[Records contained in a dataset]
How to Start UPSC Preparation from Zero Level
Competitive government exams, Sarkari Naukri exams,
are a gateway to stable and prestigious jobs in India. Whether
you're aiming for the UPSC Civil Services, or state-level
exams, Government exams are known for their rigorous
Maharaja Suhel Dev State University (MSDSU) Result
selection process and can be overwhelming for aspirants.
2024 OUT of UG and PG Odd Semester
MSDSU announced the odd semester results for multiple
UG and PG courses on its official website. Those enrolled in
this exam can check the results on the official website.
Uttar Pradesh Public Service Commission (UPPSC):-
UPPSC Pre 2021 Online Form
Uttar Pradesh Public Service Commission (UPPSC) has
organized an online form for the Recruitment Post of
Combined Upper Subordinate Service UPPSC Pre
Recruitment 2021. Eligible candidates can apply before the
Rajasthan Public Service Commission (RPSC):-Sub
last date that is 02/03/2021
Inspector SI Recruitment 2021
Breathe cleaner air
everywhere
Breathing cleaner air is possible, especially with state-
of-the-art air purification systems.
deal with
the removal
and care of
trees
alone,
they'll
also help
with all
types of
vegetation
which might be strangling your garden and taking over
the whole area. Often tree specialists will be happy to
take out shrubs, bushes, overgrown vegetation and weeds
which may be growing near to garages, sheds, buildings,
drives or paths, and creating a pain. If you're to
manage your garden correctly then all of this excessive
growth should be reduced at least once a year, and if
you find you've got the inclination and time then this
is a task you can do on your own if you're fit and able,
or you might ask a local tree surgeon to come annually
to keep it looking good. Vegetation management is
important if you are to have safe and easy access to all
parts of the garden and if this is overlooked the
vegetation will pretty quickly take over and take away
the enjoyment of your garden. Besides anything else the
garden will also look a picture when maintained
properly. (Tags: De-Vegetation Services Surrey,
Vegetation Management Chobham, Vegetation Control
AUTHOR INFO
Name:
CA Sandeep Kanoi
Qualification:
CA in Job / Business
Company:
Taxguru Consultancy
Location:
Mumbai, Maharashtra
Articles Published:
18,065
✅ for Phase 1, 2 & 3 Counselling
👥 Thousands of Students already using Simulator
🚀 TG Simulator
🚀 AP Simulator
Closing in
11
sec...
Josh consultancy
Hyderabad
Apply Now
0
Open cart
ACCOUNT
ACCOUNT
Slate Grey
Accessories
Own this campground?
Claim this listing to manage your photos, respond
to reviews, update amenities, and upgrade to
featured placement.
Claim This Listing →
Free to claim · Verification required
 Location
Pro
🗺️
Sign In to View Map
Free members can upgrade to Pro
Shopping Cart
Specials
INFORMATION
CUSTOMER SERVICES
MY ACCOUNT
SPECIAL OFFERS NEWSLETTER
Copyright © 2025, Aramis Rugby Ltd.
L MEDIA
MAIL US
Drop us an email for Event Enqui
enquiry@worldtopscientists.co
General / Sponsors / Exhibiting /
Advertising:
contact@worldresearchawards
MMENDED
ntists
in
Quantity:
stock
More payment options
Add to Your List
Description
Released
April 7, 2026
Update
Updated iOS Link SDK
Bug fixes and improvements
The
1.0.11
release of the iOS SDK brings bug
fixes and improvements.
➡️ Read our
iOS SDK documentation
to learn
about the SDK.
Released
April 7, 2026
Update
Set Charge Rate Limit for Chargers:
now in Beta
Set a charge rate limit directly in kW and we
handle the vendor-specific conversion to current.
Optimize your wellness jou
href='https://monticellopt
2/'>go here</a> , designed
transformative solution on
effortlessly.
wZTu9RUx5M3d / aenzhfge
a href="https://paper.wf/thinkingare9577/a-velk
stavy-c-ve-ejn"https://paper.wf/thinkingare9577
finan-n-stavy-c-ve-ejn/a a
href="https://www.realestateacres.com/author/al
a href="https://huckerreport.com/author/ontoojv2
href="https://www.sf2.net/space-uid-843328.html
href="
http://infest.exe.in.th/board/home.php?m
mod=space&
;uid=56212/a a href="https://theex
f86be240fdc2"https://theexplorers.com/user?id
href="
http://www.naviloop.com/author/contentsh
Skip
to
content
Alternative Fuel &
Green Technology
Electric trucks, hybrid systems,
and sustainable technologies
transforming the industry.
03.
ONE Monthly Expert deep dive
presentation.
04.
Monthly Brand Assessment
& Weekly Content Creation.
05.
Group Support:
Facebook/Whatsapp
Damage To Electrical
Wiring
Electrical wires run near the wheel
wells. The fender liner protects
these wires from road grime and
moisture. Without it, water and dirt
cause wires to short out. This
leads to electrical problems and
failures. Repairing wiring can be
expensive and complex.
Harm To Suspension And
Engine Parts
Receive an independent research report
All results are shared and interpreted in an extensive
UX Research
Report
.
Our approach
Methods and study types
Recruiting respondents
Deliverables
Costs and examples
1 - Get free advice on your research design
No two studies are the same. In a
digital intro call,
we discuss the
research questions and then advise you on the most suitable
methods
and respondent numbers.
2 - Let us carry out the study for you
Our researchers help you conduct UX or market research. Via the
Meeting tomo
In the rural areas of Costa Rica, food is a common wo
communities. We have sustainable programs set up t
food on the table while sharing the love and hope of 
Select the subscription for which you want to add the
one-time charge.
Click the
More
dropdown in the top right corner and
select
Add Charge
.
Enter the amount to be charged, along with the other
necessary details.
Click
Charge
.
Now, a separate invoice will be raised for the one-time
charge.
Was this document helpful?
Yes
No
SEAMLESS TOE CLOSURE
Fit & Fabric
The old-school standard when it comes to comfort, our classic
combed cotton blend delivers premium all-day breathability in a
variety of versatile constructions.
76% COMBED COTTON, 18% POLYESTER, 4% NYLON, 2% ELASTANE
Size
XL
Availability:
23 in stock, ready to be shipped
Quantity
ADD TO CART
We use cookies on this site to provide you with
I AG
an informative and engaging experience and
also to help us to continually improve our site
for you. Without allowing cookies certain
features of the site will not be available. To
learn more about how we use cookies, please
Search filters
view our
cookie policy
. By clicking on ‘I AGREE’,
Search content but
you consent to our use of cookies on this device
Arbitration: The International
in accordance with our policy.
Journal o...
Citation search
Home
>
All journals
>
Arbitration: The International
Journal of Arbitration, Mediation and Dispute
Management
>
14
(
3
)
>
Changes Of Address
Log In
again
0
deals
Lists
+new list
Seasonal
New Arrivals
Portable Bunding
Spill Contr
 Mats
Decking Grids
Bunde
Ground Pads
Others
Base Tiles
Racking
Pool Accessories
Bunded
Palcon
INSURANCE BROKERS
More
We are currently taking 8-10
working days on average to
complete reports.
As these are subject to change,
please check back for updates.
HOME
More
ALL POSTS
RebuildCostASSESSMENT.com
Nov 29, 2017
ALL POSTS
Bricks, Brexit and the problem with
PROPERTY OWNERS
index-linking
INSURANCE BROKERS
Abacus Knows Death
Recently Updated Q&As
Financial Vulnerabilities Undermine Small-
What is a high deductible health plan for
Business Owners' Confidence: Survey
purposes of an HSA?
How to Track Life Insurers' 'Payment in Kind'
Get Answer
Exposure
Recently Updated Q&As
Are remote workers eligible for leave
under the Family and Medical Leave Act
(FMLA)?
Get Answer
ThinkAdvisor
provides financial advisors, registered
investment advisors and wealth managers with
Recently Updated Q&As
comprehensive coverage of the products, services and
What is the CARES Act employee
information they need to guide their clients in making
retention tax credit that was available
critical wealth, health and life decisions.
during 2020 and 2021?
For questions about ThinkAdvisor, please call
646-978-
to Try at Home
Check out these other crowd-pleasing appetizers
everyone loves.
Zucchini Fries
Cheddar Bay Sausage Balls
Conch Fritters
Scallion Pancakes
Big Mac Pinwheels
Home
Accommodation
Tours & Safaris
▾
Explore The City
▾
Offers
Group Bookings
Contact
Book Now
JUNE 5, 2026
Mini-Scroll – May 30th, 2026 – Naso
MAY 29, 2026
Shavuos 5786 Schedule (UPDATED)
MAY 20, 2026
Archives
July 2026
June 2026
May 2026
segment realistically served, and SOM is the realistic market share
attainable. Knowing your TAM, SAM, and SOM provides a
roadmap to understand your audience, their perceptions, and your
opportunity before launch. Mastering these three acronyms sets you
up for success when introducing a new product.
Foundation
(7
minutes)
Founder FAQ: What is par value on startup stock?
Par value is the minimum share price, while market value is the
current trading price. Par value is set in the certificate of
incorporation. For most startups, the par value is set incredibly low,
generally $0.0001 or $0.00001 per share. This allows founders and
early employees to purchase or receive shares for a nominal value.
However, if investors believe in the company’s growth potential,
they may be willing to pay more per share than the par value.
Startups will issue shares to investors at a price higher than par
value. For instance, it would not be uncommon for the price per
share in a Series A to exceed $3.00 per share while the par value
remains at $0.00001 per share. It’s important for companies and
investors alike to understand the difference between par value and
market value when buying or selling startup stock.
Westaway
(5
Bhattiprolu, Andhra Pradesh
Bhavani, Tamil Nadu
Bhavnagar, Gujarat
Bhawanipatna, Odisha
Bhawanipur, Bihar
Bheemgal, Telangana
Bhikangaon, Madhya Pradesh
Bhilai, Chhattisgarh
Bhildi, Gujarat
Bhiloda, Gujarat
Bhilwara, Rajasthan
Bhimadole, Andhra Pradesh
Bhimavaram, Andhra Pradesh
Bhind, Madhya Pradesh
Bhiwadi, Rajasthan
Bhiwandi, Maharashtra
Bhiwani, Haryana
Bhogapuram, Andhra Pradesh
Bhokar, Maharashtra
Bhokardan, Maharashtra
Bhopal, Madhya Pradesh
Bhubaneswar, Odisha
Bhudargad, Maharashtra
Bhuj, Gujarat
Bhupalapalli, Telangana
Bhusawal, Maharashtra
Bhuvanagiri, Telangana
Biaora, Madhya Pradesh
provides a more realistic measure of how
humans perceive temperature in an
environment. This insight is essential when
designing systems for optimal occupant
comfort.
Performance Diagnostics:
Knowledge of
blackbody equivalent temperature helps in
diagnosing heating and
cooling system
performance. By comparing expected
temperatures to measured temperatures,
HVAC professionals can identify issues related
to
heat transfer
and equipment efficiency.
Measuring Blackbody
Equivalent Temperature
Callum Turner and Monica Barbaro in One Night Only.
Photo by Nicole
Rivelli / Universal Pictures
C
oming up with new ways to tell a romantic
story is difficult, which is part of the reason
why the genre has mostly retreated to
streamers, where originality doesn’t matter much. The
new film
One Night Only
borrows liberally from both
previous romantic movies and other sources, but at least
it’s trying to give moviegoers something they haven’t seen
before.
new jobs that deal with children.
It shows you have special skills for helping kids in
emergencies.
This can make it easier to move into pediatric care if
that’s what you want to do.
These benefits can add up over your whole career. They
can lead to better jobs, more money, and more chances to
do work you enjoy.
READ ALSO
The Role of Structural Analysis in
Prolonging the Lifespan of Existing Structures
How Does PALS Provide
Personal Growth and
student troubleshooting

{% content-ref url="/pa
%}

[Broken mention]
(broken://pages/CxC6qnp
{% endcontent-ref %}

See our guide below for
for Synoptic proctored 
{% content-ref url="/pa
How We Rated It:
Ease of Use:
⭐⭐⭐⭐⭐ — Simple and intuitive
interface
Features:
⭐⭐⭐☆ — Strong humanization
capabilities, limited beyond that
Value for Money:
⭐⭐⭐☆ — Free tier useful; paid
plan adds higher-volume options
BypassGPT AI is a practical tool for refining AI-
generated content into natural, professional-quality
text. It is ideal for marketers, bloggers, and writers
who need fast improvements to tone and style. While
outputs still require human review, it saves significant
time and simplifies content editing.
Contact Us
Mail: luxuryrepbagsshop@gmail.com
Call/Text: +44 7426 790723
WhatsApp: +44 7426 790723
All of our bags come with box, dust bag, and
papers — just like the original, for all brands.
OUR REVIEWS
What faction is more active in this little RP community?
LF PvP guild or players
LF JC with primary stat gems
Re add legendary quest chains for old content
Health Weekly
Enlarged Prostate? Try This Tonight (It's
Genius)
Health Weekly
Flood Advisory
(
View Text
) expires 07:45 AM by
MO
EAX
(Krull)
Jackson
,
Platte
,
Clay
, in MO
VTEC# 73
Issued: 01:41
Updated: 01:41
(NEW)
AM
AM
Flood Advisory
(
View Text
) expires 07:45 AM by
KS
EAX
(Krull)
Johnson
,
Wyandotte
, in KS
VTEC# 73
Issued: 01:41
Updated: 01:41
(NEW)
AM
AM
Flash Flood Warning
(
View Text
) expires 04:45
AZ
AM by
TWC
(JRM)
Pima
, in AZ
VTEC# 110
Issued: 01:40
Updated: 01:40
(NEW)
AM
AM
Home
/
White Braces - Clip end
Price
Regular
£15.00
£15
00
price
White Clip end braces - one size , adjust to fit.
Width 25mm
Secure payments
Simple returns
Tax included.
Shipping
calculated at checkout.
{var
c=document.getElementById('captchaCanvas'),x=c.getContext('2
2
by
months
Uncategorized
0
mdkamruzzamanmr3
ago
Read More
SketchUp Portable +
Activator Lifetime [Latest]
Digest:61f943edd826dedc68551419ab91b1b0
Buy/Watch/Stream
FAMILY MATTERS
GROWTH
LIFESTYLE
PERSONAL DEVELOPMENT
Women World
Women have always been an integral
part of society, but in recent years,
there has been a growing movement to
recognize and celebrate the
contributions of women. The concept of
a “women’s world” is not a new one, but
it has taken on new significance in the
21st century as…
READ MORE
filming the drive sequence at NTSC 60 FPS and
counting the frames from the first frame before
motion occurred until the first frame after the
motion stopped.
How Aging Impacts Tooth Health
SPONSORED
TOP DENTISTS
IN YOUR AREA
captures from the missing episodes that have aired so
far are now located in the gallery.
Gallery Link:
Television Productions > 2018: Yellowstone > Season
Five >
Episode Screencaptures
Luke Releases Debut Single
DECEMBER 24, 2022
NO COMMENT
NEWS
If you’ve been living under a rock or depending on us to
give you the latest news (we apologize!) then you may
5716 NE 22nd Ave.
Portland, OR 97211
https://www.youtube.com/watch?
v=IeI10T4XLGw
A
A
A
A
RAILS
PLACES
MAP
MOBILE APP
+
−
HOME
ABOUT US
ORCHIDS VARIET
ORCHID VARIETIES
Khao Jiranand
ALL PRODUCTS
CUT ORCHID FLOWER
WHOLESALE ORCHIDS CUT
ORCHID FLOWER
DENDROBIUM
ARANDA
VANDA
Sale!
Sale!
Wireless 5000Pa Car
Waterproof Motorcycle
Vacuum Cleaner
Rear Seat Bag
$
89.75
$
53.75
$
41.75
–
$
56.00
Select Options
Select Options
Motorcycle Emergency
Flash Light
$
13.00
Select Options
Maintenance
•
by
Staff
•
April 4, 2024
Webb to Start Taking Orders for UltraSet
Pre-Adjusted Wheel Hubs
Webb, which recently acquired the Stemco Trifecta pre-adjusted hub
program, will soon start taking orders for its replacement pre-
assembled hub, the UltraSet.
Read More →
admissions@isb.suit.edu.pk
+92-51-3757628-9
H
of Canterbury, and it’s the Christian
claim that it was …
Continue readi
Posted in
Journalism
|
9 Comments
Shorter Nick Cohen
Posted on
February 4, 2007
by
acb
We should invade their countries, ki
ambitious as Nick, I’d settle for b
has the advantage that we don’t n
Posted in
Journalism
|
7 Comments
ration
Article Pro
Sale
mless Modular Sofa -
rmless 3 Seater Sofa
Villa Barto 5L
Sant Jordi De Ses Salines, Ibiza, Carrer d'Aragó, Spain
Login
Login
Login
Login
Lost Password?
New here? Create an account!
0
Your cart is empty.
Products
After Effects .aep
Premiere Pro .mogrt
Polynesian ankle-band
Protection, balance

Task description>
Your job is to print exactly the lines that run from the top of the entries through the line with "Uttar Pradesh Public Service Commission (UPPSC) has", and no others.

Response to the task>
How to Start UPSC Preparation from Zero Level
Competitive government exams, Sarkari Naukri exams,
are a gateway to stable and prestigious jobs in India. Whether
you're aiming for the UPSC Civil Services, or state-level
exams, Government exams are known for their rigorous
Maharaja Suhel Dev State University (MSDSU) Result
selection process and can be overwhelming for aspirants.
2024 OUT of UG and PG Odd Semester
MSDSU announced the odd semester results for multiple
UG and PG courses on its official website. Those enrolled in
this exam can check the results on the official website.
Uttar Pradesh Public Service Commission (UPPSC):-
UPPSC Pre 2021 Online Form
Uttar Pradesh Public Service Commission (UPPSC) has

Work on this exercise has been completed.